■ WORK TO BE COMPLETED:
Before printing, remove every picture; then print the lines below exactly, from the first line through the line containing "mobile app for".

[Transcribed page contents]
****************************************
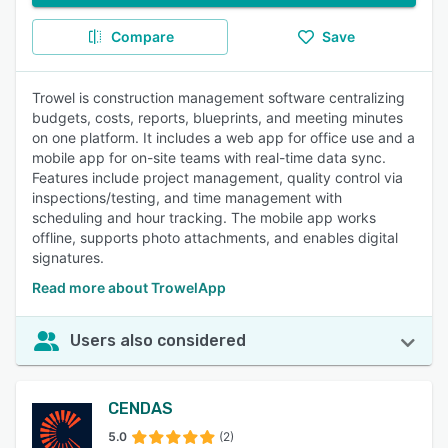
Compare
Save
Trowel is construction management software centralizing
budgets, costs, reports, blueprints, and meeting minutes
on one platform. It includes a web app for office use and a
mobile app for on-site teams with real-time data sync.
Features include project management, quality control via
inspections/testing, and time management with
scheduling and hour tracking. The mobile app works
offline, supports photo attachments, and enables digital
signatures.
Read more about TrowelApp
Users also considered
CENDAS
5.0
(2)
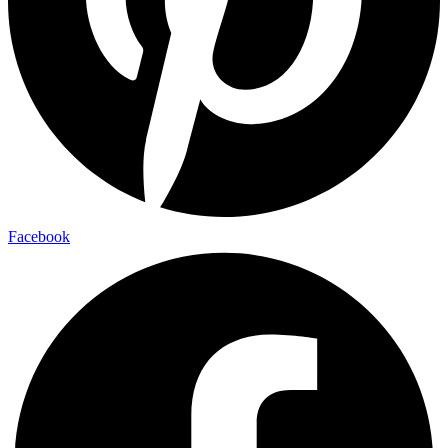
Facebook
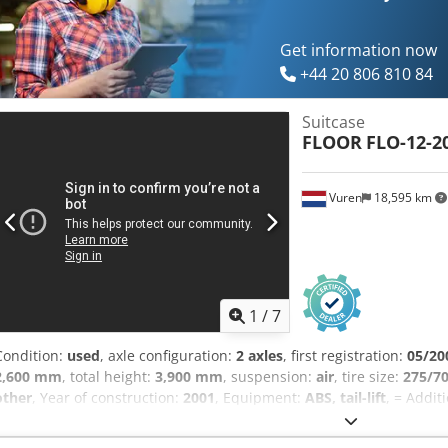
Get information now
+44 20 806 810 84
Suitcase
FLOOR
FLO-12-2
Vuren
18,595 km
1
/
7
Condition:
used
, axle configuration:
2 axles
, first registration:
05/20
2,600 mm
, total height:
3,900 mm
, suspension:
air
, tire size:
275/7
other
, Year of construction:
2001
, Equipment:
ABS, tail-lift
, = Addit
Tail lift = Remarks = Number of axles: 2, twin wheels, payload: 23,2
weight: 32,000 kg, chassis type: complete chassis, chassis material:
****************************************
■ FINISHED EXERCISE:
Compare
Save
Trowel is construction management software centralizing
budgets, costs, reports, blueprints, and meeting minutes
on one platform. It includes a web app for office use and a
mobile app for on-site teams with real-time data sync.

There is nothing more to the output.